Stored data
_ _ _ _

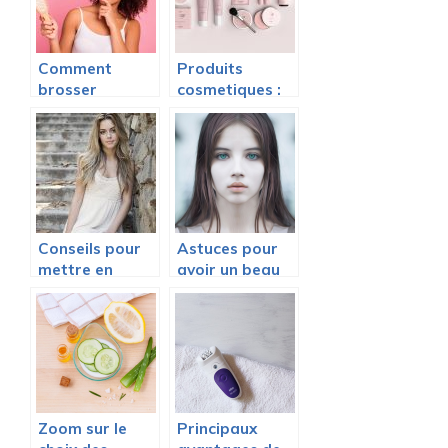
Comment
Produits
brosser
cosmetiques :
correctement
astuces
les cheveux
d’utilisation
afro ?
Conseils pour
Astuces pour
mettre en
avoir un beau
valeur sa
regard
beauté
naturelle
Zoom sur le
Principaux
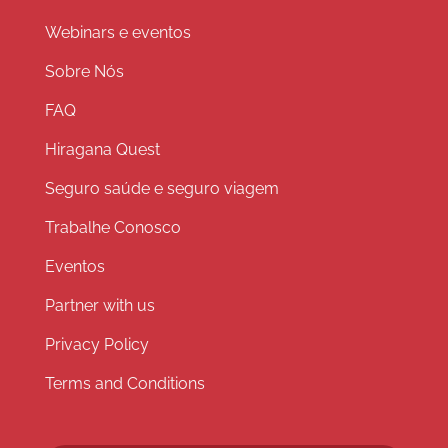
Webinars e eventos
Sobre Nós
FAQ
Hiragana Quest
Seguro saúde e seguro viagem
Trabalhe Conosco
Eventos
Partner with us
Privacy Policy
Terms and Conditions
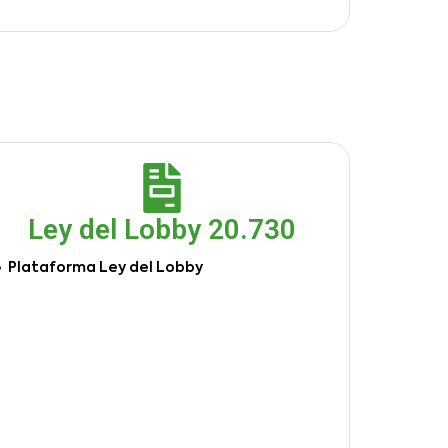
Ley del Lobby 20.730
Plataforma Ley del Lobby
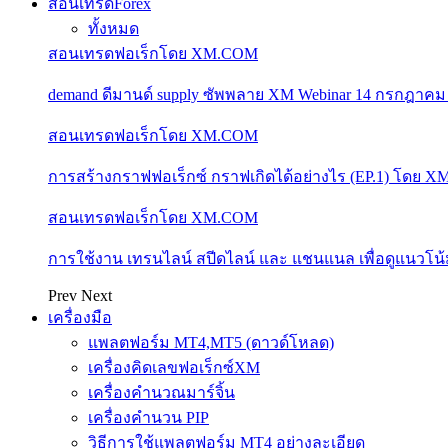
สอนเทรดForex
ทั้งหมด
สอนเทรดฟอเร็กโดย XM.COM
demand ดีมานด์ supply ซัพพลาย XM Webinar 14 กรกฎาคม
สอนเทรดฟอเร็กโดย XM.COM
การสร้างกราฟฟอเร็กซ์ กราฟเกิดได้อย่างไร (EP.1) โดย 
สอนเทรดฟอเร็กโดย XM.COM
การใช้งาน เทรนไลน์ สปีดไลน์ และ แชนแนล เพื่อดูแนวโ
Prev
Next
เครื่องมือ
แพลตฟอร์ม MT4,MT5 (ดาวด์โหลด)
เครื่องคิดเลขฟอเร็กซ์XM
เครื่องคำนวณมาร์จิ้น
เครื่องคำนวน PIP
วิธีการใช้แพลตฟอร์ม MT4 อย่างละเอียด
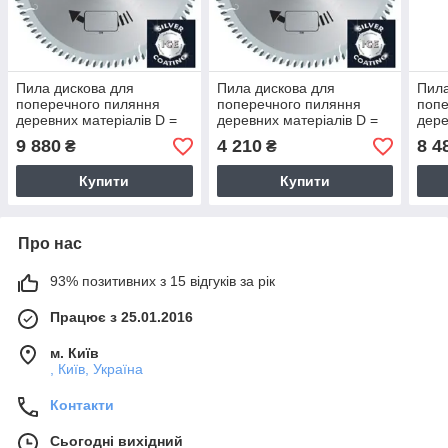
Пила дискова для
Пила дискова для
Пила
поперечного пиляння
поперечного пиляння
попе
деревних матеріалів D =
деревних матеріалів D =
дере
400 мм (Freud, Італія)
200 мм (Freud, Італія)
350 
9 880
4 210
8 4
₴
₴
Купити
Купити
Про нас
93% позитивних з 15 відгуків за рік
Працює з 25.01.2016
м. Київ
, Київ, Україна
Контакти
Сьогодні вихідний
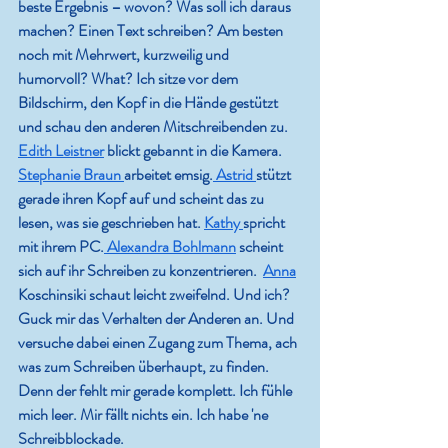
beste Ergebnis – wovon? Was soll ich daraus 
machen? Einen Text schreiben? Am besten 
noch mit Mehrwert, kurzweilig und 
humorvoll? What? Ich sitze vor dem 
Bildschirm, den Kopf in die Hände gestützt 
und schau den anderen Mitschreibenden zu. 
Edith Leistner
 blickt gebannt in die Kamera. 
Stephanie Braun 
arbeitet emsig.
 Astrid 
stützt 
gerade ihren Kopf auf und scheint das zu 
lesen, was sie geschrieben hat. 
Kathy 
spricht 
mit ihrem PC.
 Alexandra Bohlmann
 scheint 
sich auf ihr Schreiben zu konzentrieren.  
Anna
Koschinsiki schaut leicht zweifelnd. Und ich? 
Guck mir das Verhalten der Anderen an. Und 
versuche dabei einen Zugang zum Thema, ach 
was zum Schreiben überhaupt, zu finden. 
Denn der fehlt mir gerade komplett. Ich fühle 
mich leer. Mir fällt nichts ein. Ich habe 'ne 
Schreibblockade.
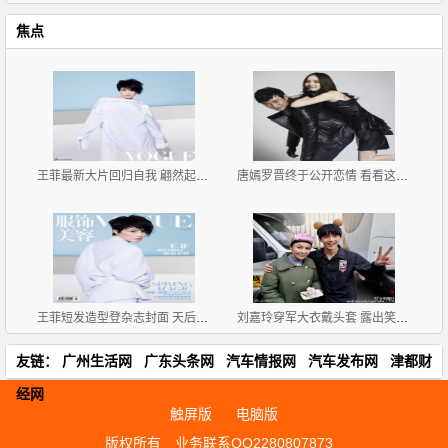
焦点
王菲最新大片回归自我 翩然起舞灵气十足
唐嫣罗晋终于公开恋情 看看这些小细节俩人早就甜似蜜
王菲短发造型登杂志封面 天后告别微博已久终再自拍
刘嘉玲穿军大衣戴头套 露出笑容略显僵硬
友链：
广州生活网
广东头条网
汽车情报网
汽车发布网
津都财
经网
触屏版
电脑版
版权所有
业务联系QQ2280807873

_ _ _ _

■ **Exercise brief**
Given the entries above, transcribe exactly the lines from the one holding "Webinars e eventos" through the one holding "400 мм (Freud, Італія)"; pictures do not belong in the transcription.

■ **Answer section**
Webinars e eventos
Sobre Nós
FAQ
Hiragana Quest
Seguro saúde e seguro viagem
Trabalhe Conosco
Eventos
Partner with us
Privacy Policy
Terms and Conditions
Ley del Lobby 20.730
Plataforma Ley del Lobby
สอนเทรดForex
ทั้งหมด
สอนเทรดฟอเร็กโดย XM.COM
demand ดีมานด์ supply ซัพพลาย XM Webinar 14 กรกฎาคม
สอนเทรดฟอเร็กโดย XM.COM
การสร้างกราฟฟอเร็กซ์ กราฟเกิดได้อย่างไร (EP.1) โดย 
สอนเทรดฟอเร็กโดย XM.COM
การใช้งาน เทรนไลน์ สปีดไลน์ และ แชนแนล เพื่อดูแนวโ
Prev
Next
เครื่องมือ
แพลตฟอร์ม MT4,MT5 (ดาวด์โหลด)
เครื่องคิดเลขฟอเร็กซ์XM
เครื่องคำนวณมาร์จิ้น
เครื่องคำนวน PIP
วิธีการใช้แพลตฟอร์ม MT4 อย่างละเอียด
Пила дискова для
Пила дискова для
Пила
поперечного пиляння
поперечного пиляння
попе
деревних матеріалів D =
деревних матеріалів D =
дере
400 мм (Freud, Італія)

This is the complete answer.